| DATA SUPPLIED |
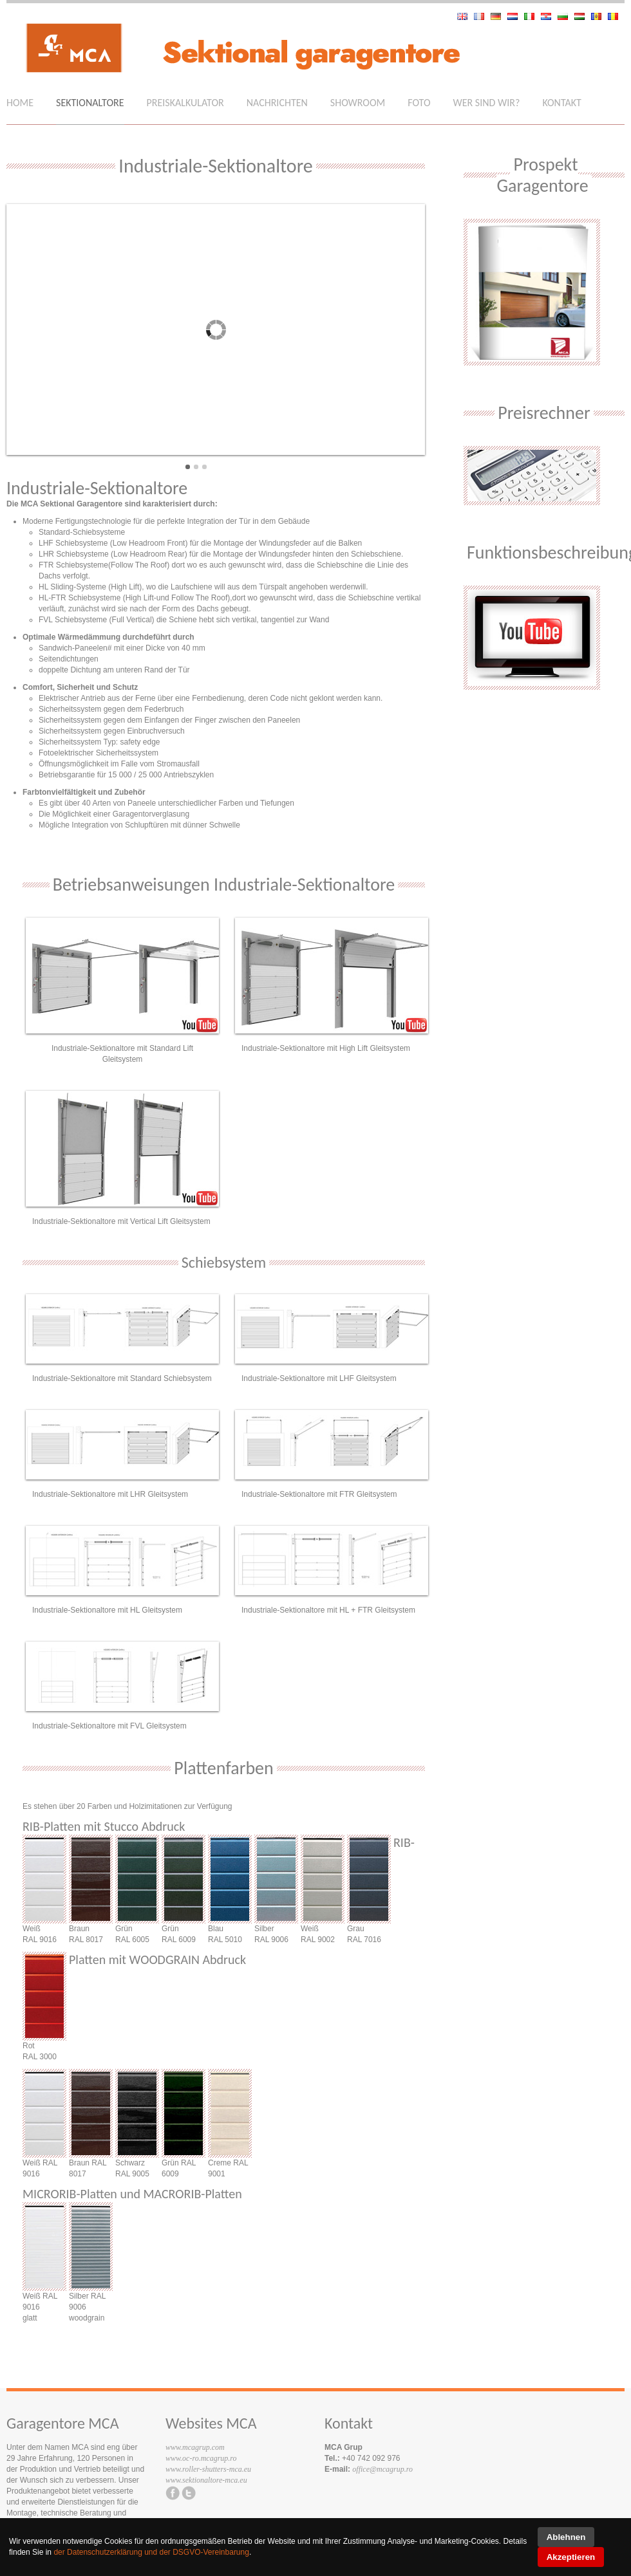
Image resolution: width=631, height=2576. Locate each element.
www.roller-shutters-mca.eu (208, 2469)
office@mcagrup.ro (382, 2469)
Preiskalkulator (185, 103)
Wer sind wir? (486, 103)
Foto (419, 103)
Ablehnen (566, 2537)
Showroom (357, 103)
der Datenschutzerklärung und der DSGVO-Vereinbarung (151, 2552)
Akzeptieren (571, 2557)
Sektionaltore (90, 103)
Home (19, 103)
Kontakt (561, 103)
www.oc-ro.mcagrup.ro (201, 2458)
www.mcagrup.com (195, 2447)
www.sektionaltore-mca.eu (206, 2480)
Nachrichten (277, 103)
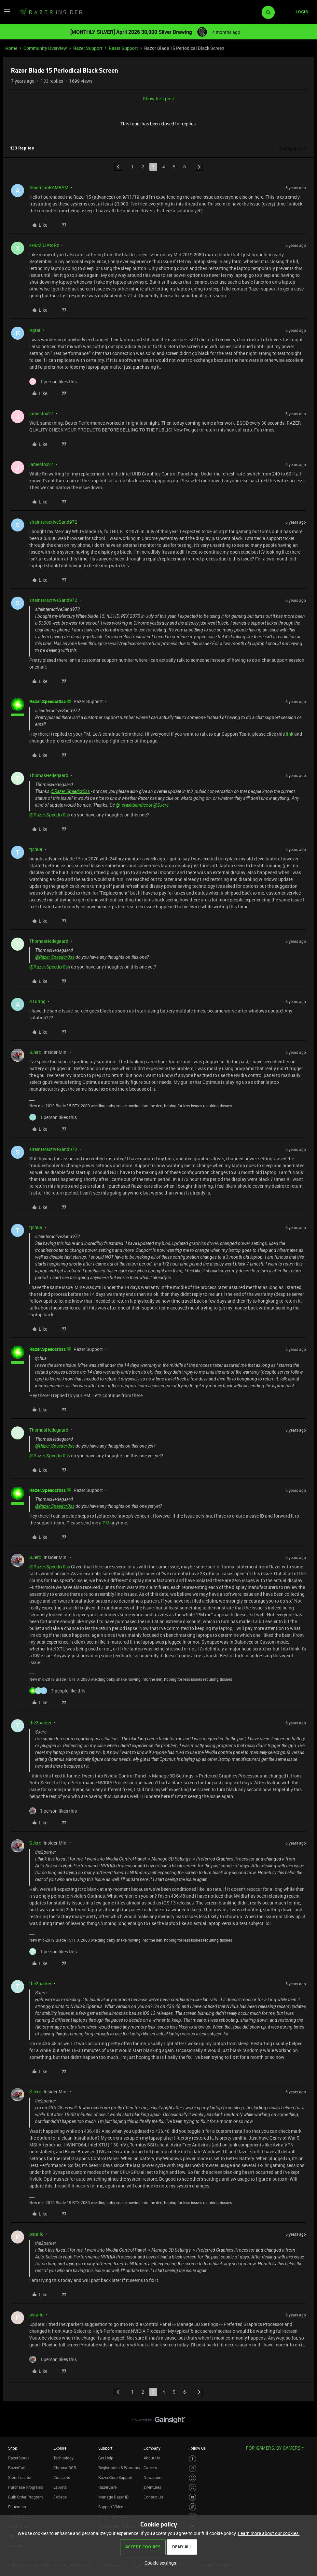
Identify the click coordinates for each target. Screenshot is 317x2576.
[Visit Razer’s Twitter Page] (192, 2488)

| EXERCISE PROMPT |
Tally the lines of the listing above that include the word "each". Answer with the number alone.

| OUTPUT FOR THIS EXERCISE |
2